Should older adults use powerful narcotics for ongoing pain relief?
Potential conflicts of interest may have compromised the Geriatric Society’s guidelines, Fauber and Gabler discovered. Five of 10 panel members who prepared the report had financial ties with opiate drugmakers and a sixth member began serving as a speaker for a drug company in the following year.
In another disturbing finding, Fauber and Gabler reveal that a pain guide endorsed by the Geriatrics Society and funded by an opioid drugmaker highlighted benefits of narcotics while downplaying risks – the potential for addiction, cognitive problems, overdosing, falls and fractures, and the enhancement rather than diminishment of pain.
“None of these side effects was included” in the document; instead, it claimed that “opiods allow people with chronic pain to get back to work, run and play sports,” they write.
The Geriatrics Society told the reporters that it stands behind the guide and is “deeply concerned that public policy may create barriers that will limit older adults’ access to pain medicine.”
In a sidebar, Fauber and Gabler examine a related issue in this controversy: the contention that alternatives to opioids – common over-the-counter drugs such as Aleve, Advil and Motrin – can have more deleterious health effects than narcotics.

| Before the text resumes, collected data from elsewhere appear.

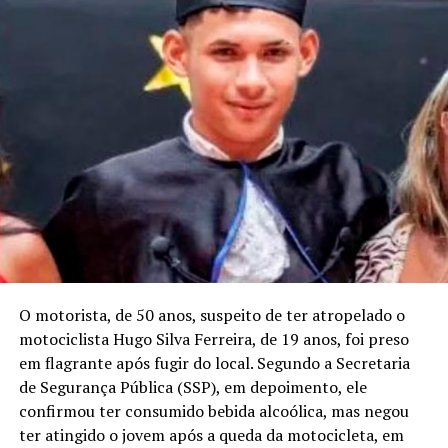
O motorista, de 50 anos, suspeito de ter atropelado o
motociclista Hugo Silva Ferreira, de 19 anos, foi preso
em flagrante após fugir do local. Segundo a Secretaria
de Segurança Pública (SSP), em depoimento, ele
confirmou ter consumido bebida alcoólica, mas negou
ter atingido o jovem após a queda da motocicleta, em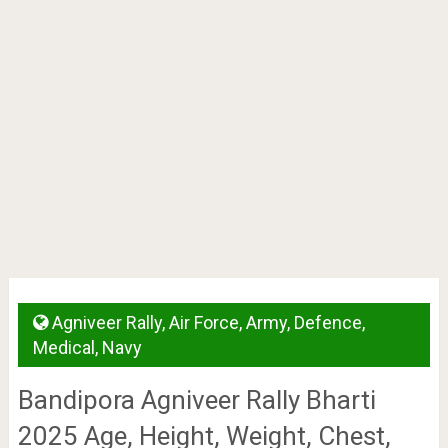
Agniveer Rally
,
Air Force
,
Army
,
Defence
,
Medical
,
Navy
Bandipora Agniveer Rally Bharti
2025 Age, Height, Weight, Chest,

The 2009 Geriatrics Society guidelines highlight this point while referring to serious internal bleeding sometimes associated with ibuprofen and naproxen. But Fauber and Gabler found that the number of bleeding-associated deaths from over-the-counter pain relievers was “vastly overstated.” Even the researcher who arrived at widely cited estimates said the number was wrong.

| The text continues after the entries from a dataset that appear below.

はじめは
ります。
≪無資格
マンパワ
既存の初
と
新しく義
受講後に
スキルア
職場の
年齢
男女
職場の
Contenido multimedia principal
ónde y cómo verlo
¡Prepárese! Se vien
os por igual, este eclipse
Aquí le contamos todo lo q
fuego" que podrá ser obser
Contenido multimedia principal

That throws into question the argument that opioids should be used instead of nonsteroidal anti-inflammatory medications, which are readily accessible on drug store shelves.
“I could count 100 opioid-related problems for every nonsteroidal recognizable problem I see,” Lewis Nelson, an emergency medicine specialist in New York, told the Journal Sentinel. “I literally don’t see nonsteroidal problems, and I see tons of opioid-related problems.”
Getting adequate pain relief is a pressing concern for older adults with osteoarthritis, back problems, hip or knee replacements, and other medical issues. It’s important that they receive unbiased advice from physicians who in turn are educated by professional societies without any financial stake in the recommendations they make.
This is why the story is so important and why it merits close attention.
Also, older adults take more drugs, on average, than any other age group and therefore represent an enormous potential market for any pharmaceutical firm looking to increase sales. Since 2007, prescriptions for popular narcotics dispensed to people 60 and older have increased 32 percent, the Journal Sentinel found.
Finally, a bit of background. Anyone who’s followed Fauber’s work over the years knows that he’s passionate about pursuing potential conflicts of interest in medicine. Pain medicine is his latest target. Before this latest story, Fauber explored what he calls “a network of pain organizations, doctors and researchers that pushed for expanded use of the drugs while taking in millions of dollars from the companies that made them.” Last year, he examined the University of Wisconsin Pain & Policy Studies Group and its role in encouraging the more liberal use of opiates by physicians.
ProPublica also delved into this topic with an investigation of the American Pain Foundation, which closed its doors in May after the U.S. Senate Finance Committee launched an investigation into opiate manufacturers and several national organizations that advise patients or educate physicians. The American Geriatrics Society is one of those organizations.
Meanwhile, a two-day FDA public meeting concluded that “Opioids can be a very effective pain treatment, but whether they work well at treating chronic noncancer-related pain long term is unclear and sorely needs more study.”